Sabato 14 gennaio, dalle ore 10, Franzese e Fava faranno una sorta di pedalata di riscaldamento di cinquanta chilometri dalla Darsena (Milano) all’aeroporto di Malpensa, dove lunedì 16 partirà il volo che – assieme alle loro biciclette – li porterà nella West Coast statunitense. L’iniziativa odierna sarà una preziosa occasione per lanciare la raccolta fondi e organizzare un clean-up dei rifiuti plastici lungo l’itinerario.
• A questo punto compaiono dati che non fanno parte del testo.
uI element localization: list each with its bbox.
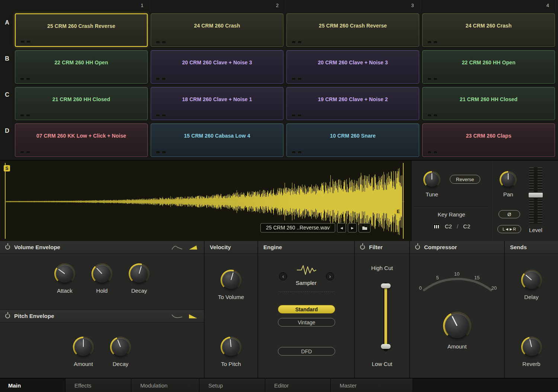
pad-cell-b3[interactable]: 20 CRM 260 Clave + Noise 3 [286, 50, 419, 84]
high-cut-handle[interactable] [381, 283, 391, 288]
velocity-header: Velocity [205, 241, 257, 254]
volume-envelope-body: Attack Hold Decay [0, 254, 204, 309]
envelope-shape-icons [171, 244, 199, 250]
volume-envelope-section: Volume Envelope Attack [0, 241, 204, 309]
cell-leds [20, 151, 30, 154]
sample-start-marker[interactable]: S [4, 165, 10, 171]
engine-next-button[interactable]: › [326, 272, 334, 280]
pad-cell-label: 07 CRM 260 KK Low + Click + Noise [36, 133, 126, 157]
phase-invert-button[interactable]: Ø [498, 210, 520, 218]
high-cut-label: High Cut [355, 265, 409, 271]
pitch-amount-knob[interactable] [73, 337, 94, 357]
velocity-title: Velocity [210, 244, 231, 250]
engine-dfd-button[interactable]: DFD [278, 347, 335, 356]
divider [491, 162, 492, 240]
tab-effects[interactable]: Effects [65, 379, 131, 392]
key-range-low[interactable]: C2 [445, 223, 452, 229]
to-volume-knob-unit: To Volume [205, 270, 257, 300]
power-icon[interactable] [360, 245, 365, 250]
power-icon[interactable] [5, 245, 10, 250]
sample-end-marker[interactable]: E [395, 208, 401, 215]
pad-cell-b1[interactable]: 22 CRM 260 HH Open [15, 50, 148, 84]
pad-cell-d2[interactable]: 15 CRM 260 Cabasa Low 4 [151, 123, 283, 157]
previous-sample-button[interactable]: ◀ [337, 223, 346, 232]
cell-leds [427, 78, 437, 80]
pitch-envelope-body: Amount Decay [0, 322, 204, 378]
low-cut-handle[interactable] [381, 344, 391, 349]
envelope-shape-fall-icon[interactable] [188, 313, 199, 319]
hold-knob[interactable] [92, 263, 112, 284]
cell-leds [427, 151, 437, 154]
to-volume-knob[interactable] [221, 270, 241, 290]
sample-controls-panel: Tune Reverse Key Range C2 / C2 Pan Ø L◄►… [411, 161, 558, 241]
pan-label: Pan [493, 191, 523, 197]
browse-folder-button[interactable] [359, 223, 371, 232]
power-icon[interactable] [415, 245, 420, 250]
pad-cell-label: 23 CRM 260 Claps [466, 133, 511, 157]
pad-cell-c3[interactable]: 19 CRM 260 Clave + Noise 2 [286, 87, 419, 121]
engine-mode-label[interactable]: Sampler [258, 280, 354, 286]
pitch-decay-knob[interactable] [110, 337, 131, 357]
power-icon[interactable] [5, 314, 10, 318]
decay-label: Decay [131, 287, 147, 294]
next-sample-button[interactable]: ▶ [348, 223, 357, 232]
reverb-send-knob[interactable] [521, 337, 542, 357]
compressor-amount-knob[interactable] [443, 312, 471, 340]
compressor-section: Compressor 0 5 10 15 20 Amount [409, 241, 504, 378]
pad-cell-c1[interactable]: 21 CRM 260 HH Closed [15, 87, 148, 121]
pitch-envelope-title: Pitch Envelope [14, 313, 54, 319]
pad-cell-b4[interactable]: 22 CRM 260 HH Open [422, 50, 555, 84]
pad-cell-label: 25 CRM 260 Crash Reverse [319, 23, 387, 46]
sends-section: Sends Delay Reverb [504, 241, 558, 378]
to-pitch-label: To Pitch [221, 361, 241, 367]
compressor-amount-label: Amount [448, 343, 467, 350]
sends-title: Sends [510, 244, 527, 250]
level-fader-handle[interactable] [529, 193, 543, 197]
level-fader[interactable] [529, 167, 542, 224]
pad-cell-c4[interactable]: 21 CRM 260 HH Closed [422, 87, 555, 121]
tab-modulation[interactable]: Modulation [131, 379, 199, 392]
sends-header: Sends [505, 241, 558, 254]
reverse-button[interactable]: Reverse [450, 175, 480, 184]
pad-cell-d3[interactable]: 10 CRM 260 Snare [286, 123, 419, 157]
pad-cell-a3[interactable]: 25 CRM 260 Crash Reverse [286, 13, 419, 47]
attack-knob[interactable] [54, 263, 75, 284]
pad-cell-d1[interactable]: 07 CRM 260 KK Low + Click + Noise [15, 123, 148, 157]
pad-cell-c2[interactable]: 18 CRM 260 Clave + Noise 1 [151, 87, 283, 121]
filter-body: High Cut Low Cut [355, 254, 409, 377]
cell-leds [20, 114, 30, 117]
key-range-high[interactable]: C2 [463, 223, 470, 229]
cell-leds [156, 114, 166, 117]
cell-leds [20, 41, 31, 43]
sample-file-name[interactable]: 25 CRM 260 ..Reverse.wav [260, 223, 335, 232]
tab-setup[interactable]: Setup [199, 379, 265, 392]
to-pitch-knob[interactable] [221, 337, 241, 357]
delay-send-knob-unit: Delay [505, 270, 558, 300]
pad-cell-d4[interactable]: 23 CRM 260 Claps [422, 123, 555, 157]
key-range-row: C2 / C2 [415, 223, 488, 229]
pad-grid: 1 2 3 4 A B C D 25 CRM 260 Crash Reverse… [0, 0, 558, 160]
attack-knob-unit: Attack [54, 263, 75, 294]
filter-section: Filter High Cut Low Cut [354, 241, 409, 378]
decay-knob[interactable] [129, 263, 150, 284]
level-label: Level [523, 227, 548, 233]
tab-editor[interactable]: Editor [265, 379, 330, 392]
stereo-swap-button[interactable]: L◄►R [497, 225, 521, 233]
pad-cell-a1[interactable]: 25 CRM 260 Crash Reverse [15, 13, 148, 47]
cell-leds [292, 41, 302, 44]
tab-master[interactable]: Master [330, 379, 413, 392]
engine-vintage-button[interactable]: Vintage [278, 318, 335, 327]
envelope-shape-ahd-icon[interactable] [171, 244, 183, 250]
pad-cell-a2[interactable]: 24 CRM 260 Crash [151, 13, 283, 47]
engine-prev-button[interactable]: ‹ [279, 272, 287, 280]
envelope-shape-ramp-icon[interactable] [188, 244, 199, 250]
tab-main[interactable]: Main [0, 379, 65, 392]
pad-cell-a4[interactable]: 24 CRM 260 Crash [422, 13, 555, 47]
tune-knob[interactable] [423, 171, 440, 188]
scale-tick-15: 15 [474, 275, 480, 280]
pan-knob[interactable] [500, 171, 517, 188]
envelope-shape-dip-icon[interactable] [171, 313, 183, 319]
delay-send-knob[interactable] [521, 270, 542, 290]
engine-standard-button[interactable]: Standard [278, 305, 335, 314]
pad-cell-b2[interactable]: 20 CRM 260 Clave + Noise 3 [151, 50, 283, 84]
«Vogliamo divertirci e goderci il viaggio, ma al contempo fare qualcosa di utile e che rimanga nel tempo. La pianificazione non è tanta, non ci sono tappe precise e chilometri stabiliti sulla carta: sarebbe impossibile, oltre che limitante. Vogliamo essere liberi. Se un giorno vogliamo fare duecento chilometri, lo faremo (la tappa più lunga del suo viaggio da Milano a Capo Nord è stata di 173 chilometri, ndr). Per restare nei tempi, però, dovremo farne cento al giorno come minimo», racconta un Pietro Franzese alle prese con un comprensibile mix di emozioni che solo un pre-partenza del genere può regalare. «A Capo Nord ho imparato a pedalare nei grandi spazi – basti pensare alla Lapponia – e a farcela da solo per tanti chilometri in cui cibo e acqua non sono a disposizione. Non vedo l’ora di godermi i paesaggi sconfinati degli Stati Uniti».